気管支が狭くなる原因は、気管支の表面を皮膚のように覆う粘膜が炎症を起こしむくむことです。気管支の表面の炎症により粘膜が過敏になりますので、まずはじめの軽い症状として空咳がコンコンと出やすくなる事があります。それから、タンを吐き出しにくくなったりするのもはじめの頃に良く見られる症状です。炎症の起きる原因としては、アレルギー、風邪などでのウイルス/細菌による感染、あるいはストレスや運動など様々なものがあげられます。ですので、
(1)花粉の時期によく空咳が続く、ペットを飼い始めてから咳が出やすい
(2)風邪を引くといつも息が苦しくなり、ひどくなると息を吐く時にのどの奥で「ヒーヒー」「ヒューヒュー」音がする
(3)仕事が続くと明け方に咳が出続けて眠れなくなる
(4)運動をしていると周りの人に比べてやけに息苦しさが強かったり、運動後に空咳が続いたりする
などは私が良く耳にする訴えです。このような症状を感じた方はゼンソクかも知れません、一度呼吸器科医にご相談してみてください。聴診、呼吸機能検査、アレルギーの血液検査(IgE等)などにより診断が可能です。

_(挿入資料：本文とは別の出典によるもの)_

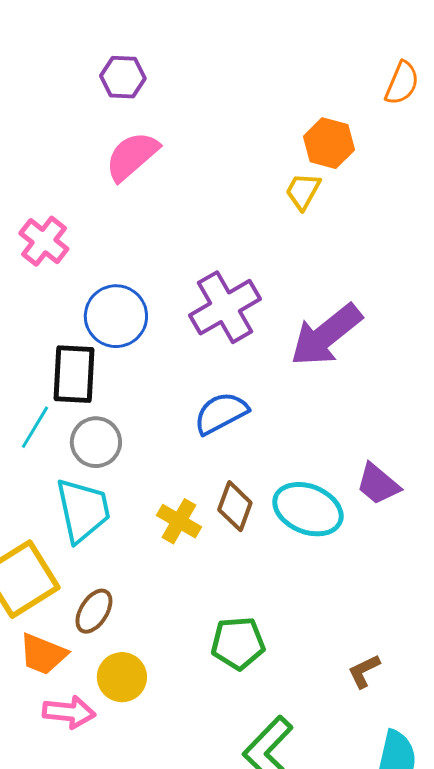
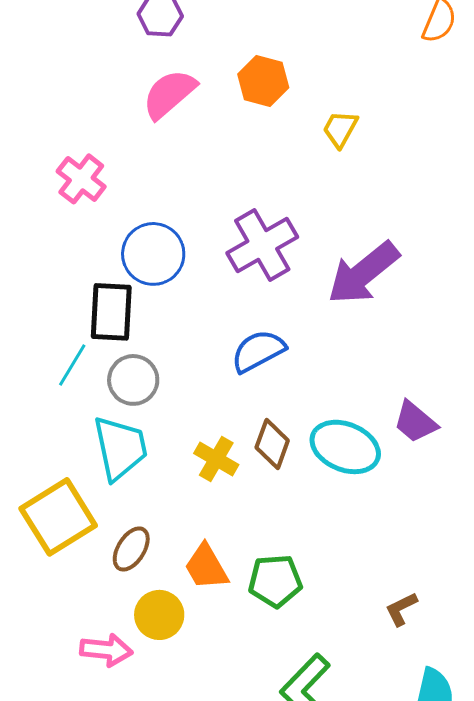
orange hexagon: (329, 143) -> (263, 81), moved
orange trapezoid: (43, 654) -> (206, 567), moved, turned 38

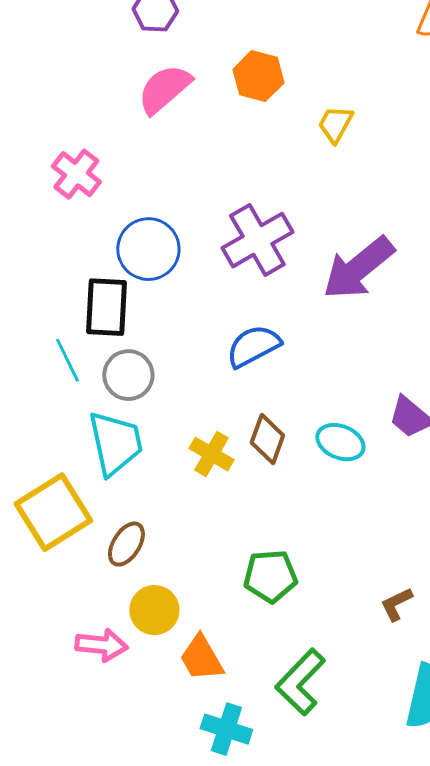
cyan line: (72, 365) -> (67, 360), turned -57
cyan ellipse: (345, 447) -> (340, 442), size x0.7
orange trapezoid: (206, 567) -> (201, 658), moved

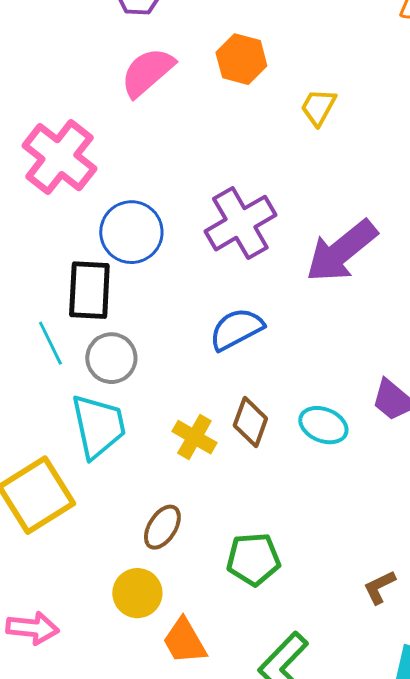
pink cross: (76, 174) -> (59, 157), size x1.5
brown ellipse: (126, 544) -> (162, 527), moved
pink arrow: (101, 645) -> (32, 628), moved

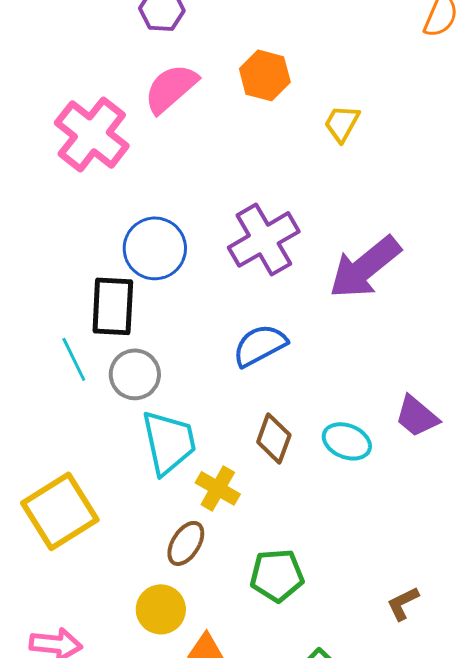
pink cross: (59, 157) -> (92, 134), moved
cyan trapezoid: (98, 426) -> (169, 442), moved
yellow cross: (194, 437) -> (218, 488), moved

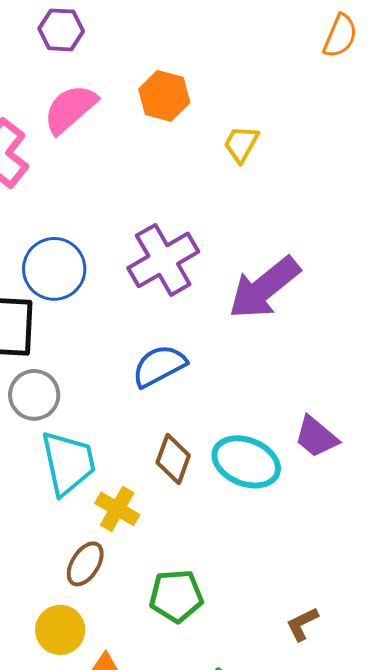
cyan ellipse: (347, 441) -> (246, 462), size x1.4

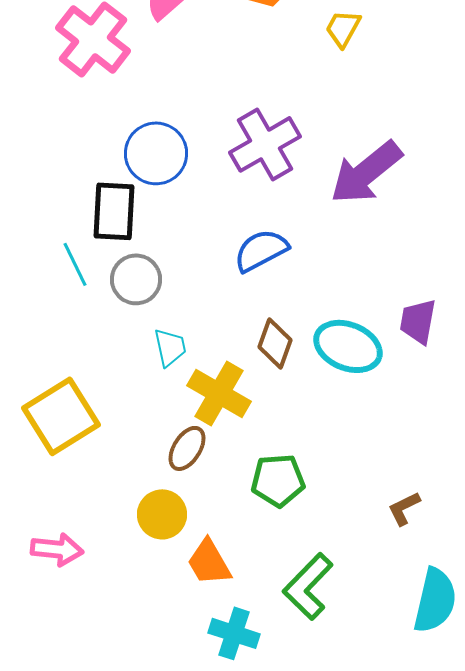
purple trapezoid: (316, 437) -> (418, 321), turned 60
cyan trapezoid: (68, 463) -> (170, 347), size x0.6
yellow cross: (117, 509) -> (219, 393), size x1.4

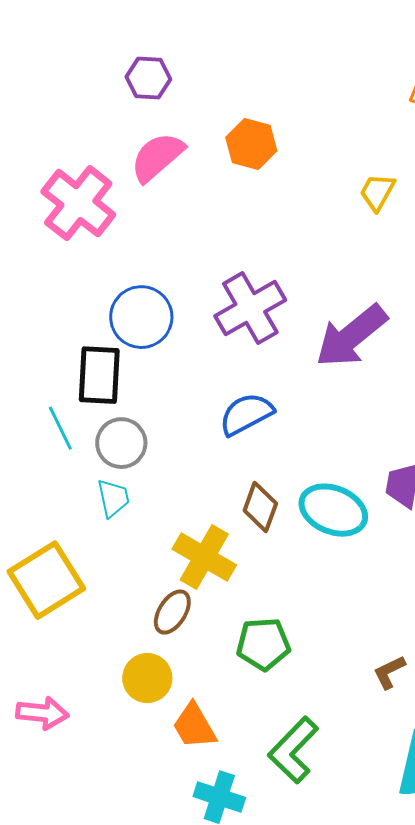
yellow trapezoid: (343, 28) -> (377, 192), moved
cyan trapezoid: (170, 347) -> (113, 498), moved

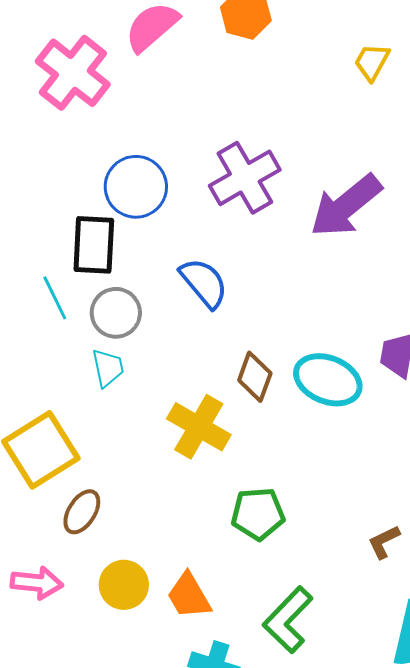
blue semicircle: (246, 414) -> (204, 283), moved, turned 78
brown ellipse: (172, 612) -> (82, 512), moved
yellow circle: (147, 678) -> (124, 585), moved

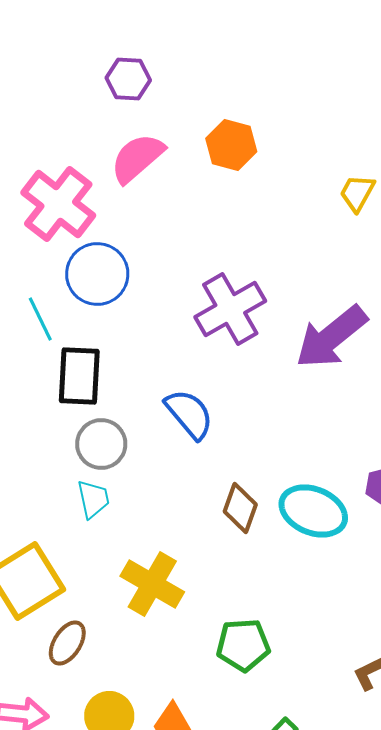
blue circle: (136, 187) -> (97, 274), moved
cyan line: (55, 298) -> (40, 319), moved
yellow cross: (199, 427) -> (152, 584), moved

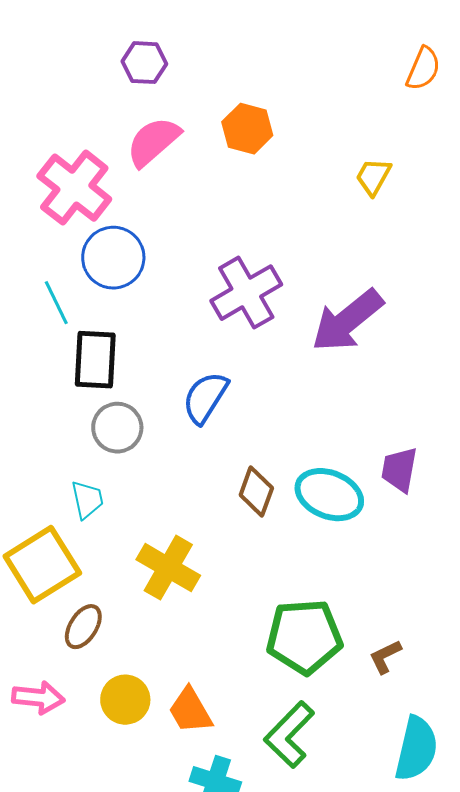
blue semicircle: (189, 414) -> (205, 398), turned -108
cyan trapezoid: (93, 499) -> (87, 500), moved
green pentagon: (243, 645) -> (304, 637), moved, size x1.4

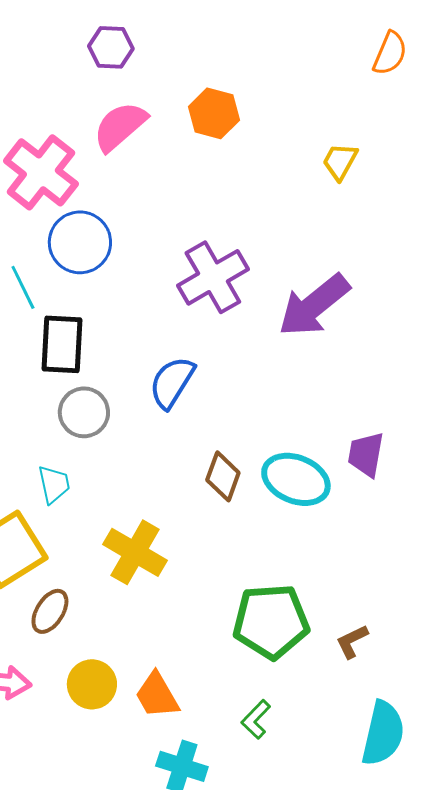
green L-shape: (289, 735) -> (256, 719), size x0.6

またゼンソクの治療法は現在非常に進歩してきており、受診をして治療を受けて頂くことにより速やかに症状を軽減させることが可能です。具体的には、ステロイドという炎症を抑える薬を中心に、気管支を拡げる薬や、アレルギーを抑える薬を使用します。これらの薬の投与方法は、点滴・吸入・内服などを症状に応じて使い分けます。そして、その量も症状に応じて調節します。症状が安定していれば投薬量を減らしていくことも可能です。ゼンソクという病気は医者が診察した症状よりも自分で感じる病状の方が軽いものです。自分では良くなったと思っていても、聴診するとまだゼーゼーしているのです。症状を完全に落ち着かせるためには、しっかりとした量の治療薬を少なくとも数ヶ月単位で継続することが必要です。
そしてまた大事な点は、ゼンソクは高血圧やコレステロール異常などの病気と同様に「慢性疾患」と呼ばれる病気であるという点です。症状が出ている期間だけがゼンソクなのではなく、普段からゼンソクという「体質」なのであり、治療は継続することも大事で、少なくとも吸入ステロイドは中止すべきではないと考えられています。症状が出ていないと治療を受けるのは億劫になりますが、ゼンソクと診断されたら病気のことをよく知ってしっかり継続して治療を受けるようにしましょう。
また、タバコはゼンソクを悪化させる大きな原因の一つです。自分が止めるのはもちろん、周りの人のために止めてあげる優しさも大事です。